I mentioned to a friend that I was reading Mark Buchanan’s book Your God Is Too Safe and that I had recently finished The Rest of God. “What’s Buchanan like?” he wanted to know. The best I could do was to suggest that the style and theme of his writing is quite a lot like what he’d find if he read John Eldredge. But unlike Eldredge, Buchanan’s books are actually grounded on some solid theology. I was surprised to find that I enjoyed a book that was endorsed by the likes of Philip Yancey and Eugene Peterson. Yet it is also endorsed by J.I. Packer who says, quite accurately, “Within a framework of biblical orthodoxy, Mark Buchanan’s jabbing insights minister a salutary pastoral shake-up, drawing and driving us sluggards to come closer to our God.”
Buchanan believes that evangelicals have constructed a God of their own making: a God who is too safe. He is a loving God, but a God who is entirely predictable. But the truth is, this God bears little resemblance to the God of Scripture–a God who is entirely unpredictable. We dislike God as He really is, and so we run away from Him like Jonah or hide from Him like Adam. Where we end up when we do this is a place Buchanan calls “borderland,” a strange and safe place that promises nothing and delivers nothing. Your God Is Too Safe is a wake-up call–a call to escape this borderland and live with God in “the holy wild.”
In the first half of the book, Buchanan lays the groundwork, showing how and why we run and hide from God. The primary reason is bad theology: a steady traffic of invented or distorted ideas about God. But “God isn’t nice,” he says. “He isn’t safe. God is a consuming fire. Though he cares about the sparrow, the embodiment of His care is rarely doting or pampering. God’s main business is not ensuring that you and I get parking spaces close to the mall entrance [this was written pre-Osteen too!] or that the bed sheets in the color we want are–miracle!–on sale this week. His main business is making you and me holy.

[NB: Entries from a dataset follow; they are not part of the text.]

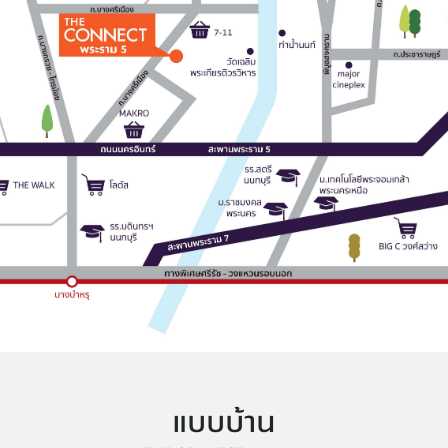
แบบบ้าน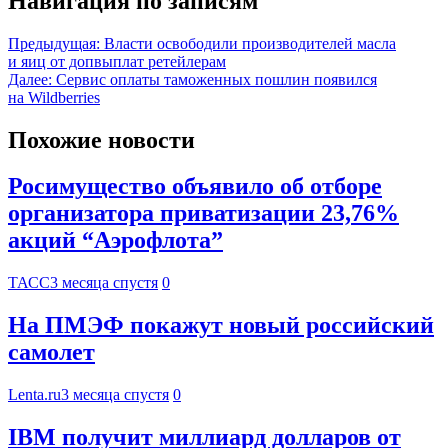
Навигация по записям
Предыдущая:
Власти освободили производителей масла
и яиц от допвыплат ретейлерам
Далее:
Сервис оплаты таможенных пошлин появился
на Wildberries
Похожие новости
Росимущество объявило об отборе
организатора приватизации 23,76%
акций “Аэрофлота”
ТАСС
3 месяца спустя
0
На ПМЭФ покажут новый российский
самолет
Lenta.ru
3 месяца спустя
0
IBM получит миллиард долларов от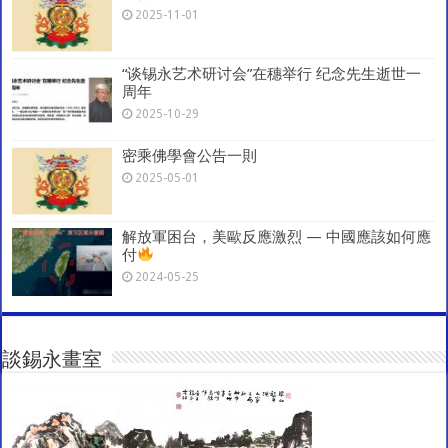
2025-11-01
“谈锡永艺术研讨会”在穗举行 纪念先生逝世一
周年
2025-10-29
密乘佛學會公告一則
2025-05-01
解放軍困台，美歐反應激烈 — 中國應該如何應
付
2024-05-25
談錫永畫室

And for those of us who love borderland more than holy ground, whose hearts are more slow than burning, that always requires both the kindness and the sternness of our God.” After suggested that the Catholic cult of Mary arose because of a dark and punishing medieval portrait of God the Father, he challenges evangelicals. “In Protestantism, I think we’ve simply substituted the safe god. But the biting irony is this: Neither the safe god nor the tyrant god are the real God…the true God is far more fierce and fearsome than the bullying and petulant god of our imaginations. But His anger is not irritability: It is the distillation of His justice, His hatred of evil. It is what we would want, even demand, from a good God.” This is a cutting insight and one that challenged me. As Tozer said, we need to take refuge from God, in God.

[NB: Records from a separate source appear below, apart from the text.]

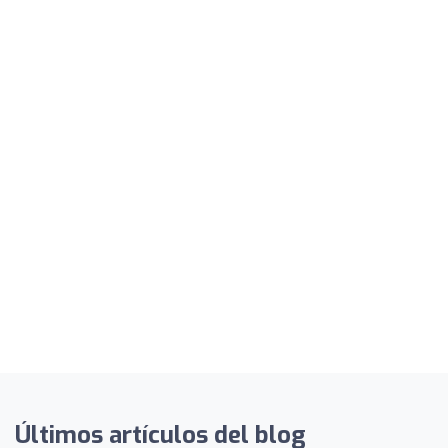
Últimos artículos del blog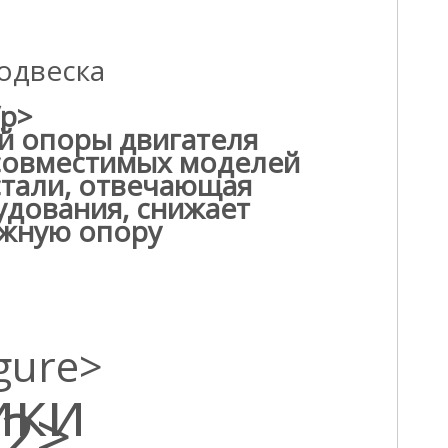
одвеска
/p>
й опоры двигателя
и совместимых моделей
 стали, отвечающая
удования, снижает
ежную опору
igure>
ики
h2>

The second half of the book challenges Christians with spiritual disciplines. “We have to train for the spiritual life. That’s the most lost idea to the world, and it requires whole books and sermon series to establish its value, even its validity.” We need to practice holy habits and to weave these habits deeply into our lives. Like all habits, good, holy habits eventually come to define us and to become our ways. They may be awkward and feel unnatural at the beginning, but they will soon become natural, beautiful and indispensable. The disciplines Buchanan teaches are: practicing the presence of God, understanding the wounds that have inflicted us and allowing God to heal them, confessing sin both to God and to others, solitude, fasting, reading Scripture, service, prayer and delight. Among the better chapters are those dealing with fasting, confession of sin and solitude. Buchanan discusses these without falling into the contemplative, New Age practices that have become far too common in the church today. He provides practical advice on how to proceed in developing such disciplines.

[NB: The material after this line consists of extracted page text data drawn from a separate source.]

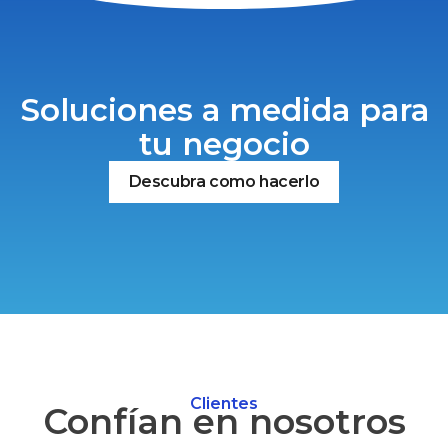
Soluciones a medida para
tu negocio
Descubra como hacerlo
Clientes
Confían en nosotros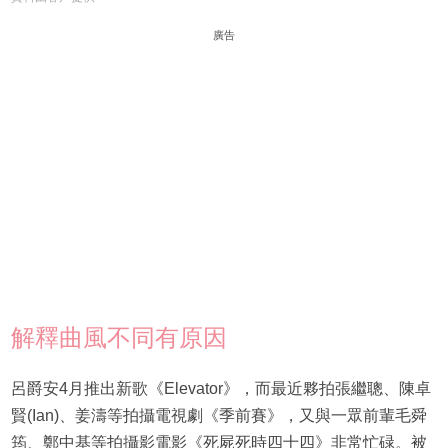
廣告
解釋曲風不同有原因
呂爵安4月推出新歌《Elevator》，而最近夥拍張繼聰、陳卓
賢(Ian)、姜濤等拍攝電視劇《季前賽》，又與一眾前輩毛舜
筠、鄭中基等拍攝影電影《死屍死時四十四》非常忙碌。被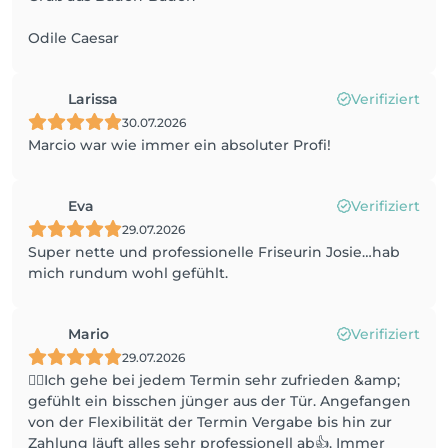
Odile Caesar
Larissa
Verifiziert
30.07.2026
Marcio war wie immer ein absoluter Profi!
Eva
Verifiziert
29.07.2026
Super nette und professionelle Friseurin Josie…hab
mich rundum wohl gefühlt.
Mario
Verifiziert
29.07.2026
🙋‍♂️Ich gehe bei jedem Termin sehr zufrieden &amp;
gefühlt ein bisschen jünger aus der Tür. Angefangen
von der Flexibilität der Termin Vergabe bis hin zur
Zahlung läuft alles sehr professionell ab👍. Immer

As may be clear by now, Your God Is Too Safe is quite a good book. Buchanan writes with force and conviction and a good deal of urgency. But one concern stayed in the back of my mind throughout the book. While Buchanan’s theology is generally sound, he often quotes those whose theology strays outside that framework of biblical orthodoxy mentioned by Packer. He quotes Philip Yancey on a few occasions and holds up Mother Teresa and Saint Francis as examples of people who have “gotten it.” He portrays Richard Foster as an expert on the spiritual disciplines. When I see people holding up Mother Teresa as the example of Christian virtue I always wonder just how much that person understands about biblical theology. How can a person truly understand justification, and yet hold as an example a person who denied it? Are there not better examples we can use? Do we really feel that Mother Teresa was such a wonderful example of Christian virtue, or is she just the easy and popular example? This was an ongoing disappointment with this book.
Like Wild at Heart, Your God Is Too Safe will not appeal to all Christians (though, unlike Eldredge’s book, this one is targetted at both men and women). My father, for instance, cannot tolerate terms like “the holy wild” or “woundedness” or “brokenness” and would get little enjoyment from this book. But for those who enjoyed the style of Wild at Heart but objected to the content, Your God Is Too Safe may have appeal. However, I would not recommend it in place of a book such as Don Whitney’s Spiritual Disciplines for the Christian Life (my review) – a book that will provide a more consistently biblical framework in developing and enjoying the spiritual disciplines. Buchanan’s book is good. It is challenging. But it is not the strongest, most Scriptural treatment of the topic.